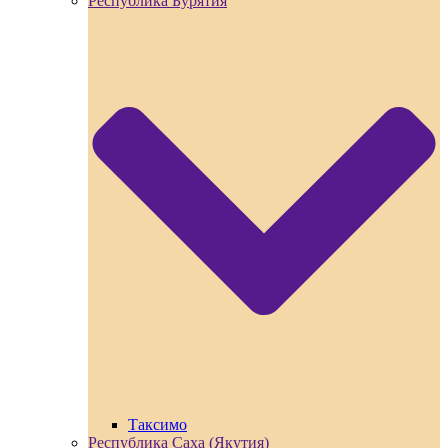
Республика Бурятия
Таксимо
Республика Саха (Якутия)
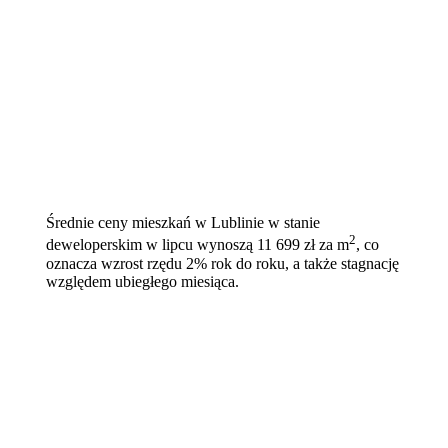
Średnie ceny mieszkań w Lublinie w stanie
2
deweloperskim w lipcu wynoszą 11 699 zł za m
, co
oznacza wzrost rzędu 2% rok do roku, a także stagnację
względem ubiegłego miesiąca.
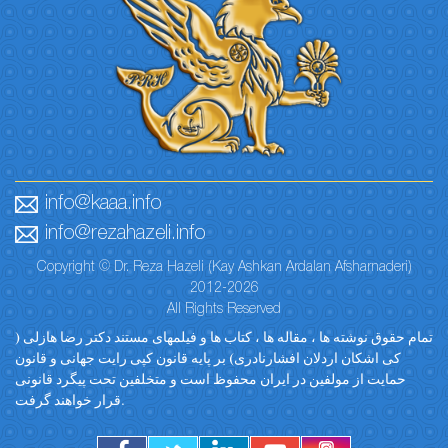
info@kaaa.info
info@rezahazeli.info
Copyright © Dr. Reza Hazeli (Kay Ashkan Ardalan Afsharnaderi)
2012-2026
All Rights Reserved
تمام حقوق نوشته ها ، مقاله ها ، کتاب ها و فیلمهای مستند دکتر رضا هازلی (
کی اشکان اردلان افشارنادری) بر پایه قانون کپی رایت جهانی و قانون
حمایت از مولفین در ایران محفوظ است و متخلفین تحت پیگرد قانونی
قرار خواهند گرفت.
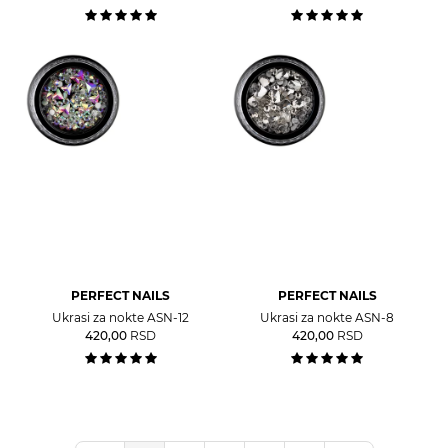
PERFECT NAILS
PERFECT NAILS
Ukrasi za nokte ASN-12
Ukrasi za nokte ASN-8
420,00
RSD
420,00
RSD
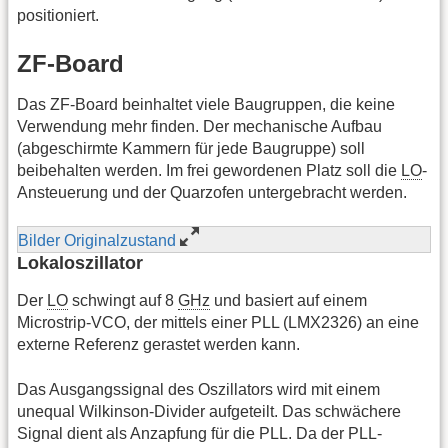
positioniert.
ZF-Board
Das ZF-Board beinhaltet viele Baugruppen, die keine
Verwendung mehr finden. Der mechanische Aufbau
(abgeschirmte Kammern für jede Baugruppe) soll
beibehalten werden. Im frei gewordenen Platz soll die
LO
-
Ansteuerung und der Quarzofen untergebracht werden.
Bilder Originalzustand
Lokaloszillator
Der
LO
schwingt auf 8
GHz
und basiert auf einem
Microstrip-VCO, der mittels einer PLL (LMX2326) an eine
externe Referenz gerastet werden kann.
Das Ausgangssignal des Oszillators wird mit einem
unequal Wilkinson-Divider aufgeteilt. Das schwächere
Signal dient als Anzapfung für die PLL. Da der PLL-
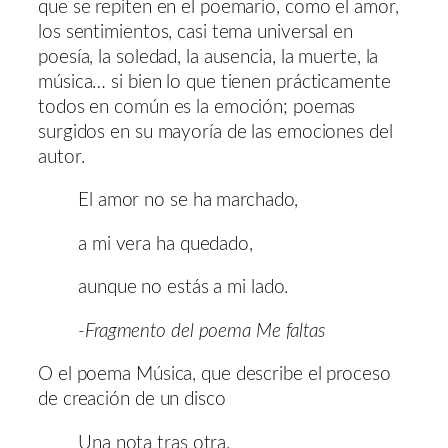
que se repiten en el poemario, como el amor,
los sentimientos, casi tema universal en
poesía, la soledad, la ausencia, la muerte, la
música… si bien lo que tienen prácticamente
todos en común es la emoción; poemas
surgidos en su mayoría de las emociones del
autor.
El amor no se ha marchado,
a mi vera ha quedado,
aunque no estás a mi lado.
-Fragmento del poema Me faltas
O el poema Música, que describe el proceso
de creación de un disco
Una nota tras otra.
·····
**Exercise brief**
Filter the preceding entries down to the lines with "nokte".

**Task answer**
Ukrasi za nokte ASN-12
Ukrasi za nokte ASN-8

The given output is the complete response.